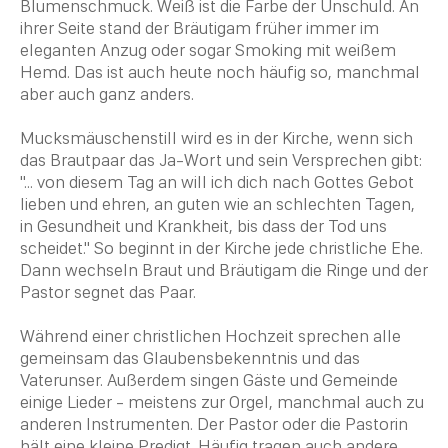
Blumenschmuck. Weiß ist die Farbe der Unschuld. An
ihrer Seite stand der Bräutigam früher immer im
eleganten Anzug oder sogar Smoking mit weißem
Hemd. Das ist auch heute noch häufig so, manchmal
aber auch ganz anders.
Mucksmäuschenstill wird es in der Kirche, wenn sich
das Brautpaar das Ja-Wort und sein Versprechen gibt:
"... von diesem Tag an will ich dich nach Gottes Gebot
lieben und ehren, an guten wie an schlechten Tagen,
in Gesundheit und Krankheit, bis dass der
Tod
uns
scheidet." So beginnt in der Kirche jede christliche Ehe.
Dann wechseln Braut und Bräutigam die Ringe und der
Pastor segnet das Paar.
Während einer christlichen Hochzeit sprechen alle
gemeinsam das Glaubensbekenntnis und das
Vaterunser
. Außerdem singen Gäste und Gemeinde
einige Lieder - meistens zur
Orgel
, manchmal auch zu
anderen Instrumenten. Der Pastor oder die Pastorin
hält eine kleine Predigt. Häufig tragen auch andere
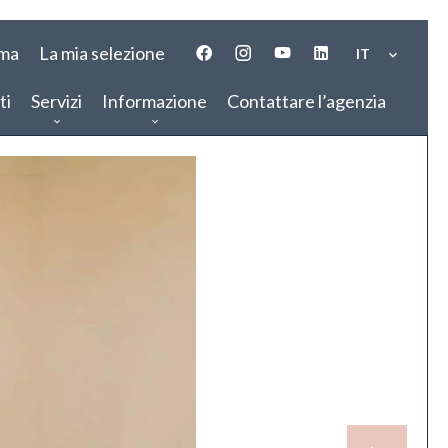
ima
La mia selezione
IT
ti
Servizi
Informazione
Contattare l’agenzia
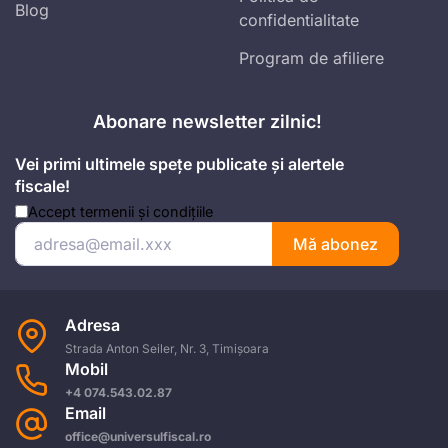
Blog
confidentialitate
Program de afiliere
Abonare newsletter zilnic!
Vei primi ultimele spețe publicate și alertele
fiscale!
Accept
termenii și condițiile
Mă abonez
Adresa
Strada Anton Seiler, Nr. 3, Timișoara
Mobil
+4 074.543.02.87
Email
office@universulfiscal.ro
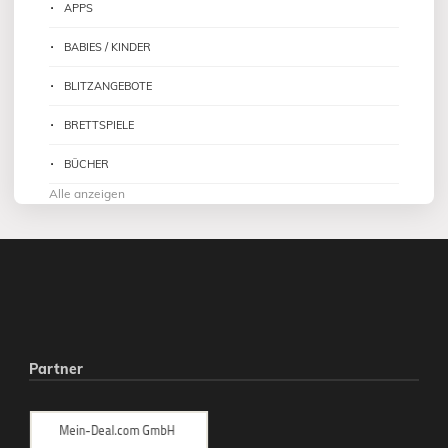
APPS
BABIES / KINDER
BLITZANGEBOTE
BRETTSPIELE
BÜCHER
Alle anzeigen
Partner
---------------
◆ **PROBLEM TO WORK ON**: Write out the material above once more, word for word. Images stay out.

◆ **WRITTEN SOLUTION**:
Blumenschmuck. Weiß ist die Farbe der Unschuld. An
ihrer Seite stand der Bräutigam früher immer im
eleganten Anzug oder sogar Smoking mit weißem
Hemd. Das ist auch heute noch häufig so, manchmal
aber auch ganz anders.
Mucksmäuschenstill wird es in der Kirche, wenn sich
das Brautpaar das Ja-Wort und sein Versprechen gibt:
"... von diesem Tag an will ich dich nach Gottes Gebot
lieben und ehren, an guten wie an schlechten Tagen,
in Gesundheit und Krankheit, bis dass der
Tod
uns
scheidet." So beginnt in der Kirche jede christliche Ehe.
Dann wechseln Braut und Bräutigam die Ringe und der
Pastor segnet das Paar.
Während einer christlichen Hochzeit sprechen alle
gemeinsam das Glaubensbekenntnis und das
Vaterunser
. Außerdem singen Gäste und Gemeinde
einige Lieder - meistens zur
Orgel
, manchmal auch zu
anderen Instrumenten. Der Pastor oder die Pastorin
hält eine kleine Predigt. Häufig tragen auch andere
ima
La mia selezione
IT
ti
Servizi
Informazione
Contattare l’agenzia
Blog
confidentialitate
Program de afiliere
Abonare newsletter zilnic!
Vei primi ultimele spețe publicate și alertele
fiscale!
Accept
termenii și condițiile
Mă abonez
Adresa
Strada Anton Seiler, Nr. 3, Timișoara
Mobil
+4 074.543.02.87
Email
office@universulfiscal.ro
APPS
BABIES / KINDER
BLITZANGEBOTE
BRETTSPIELE
BÜCHER
Alle anzeigen
Partner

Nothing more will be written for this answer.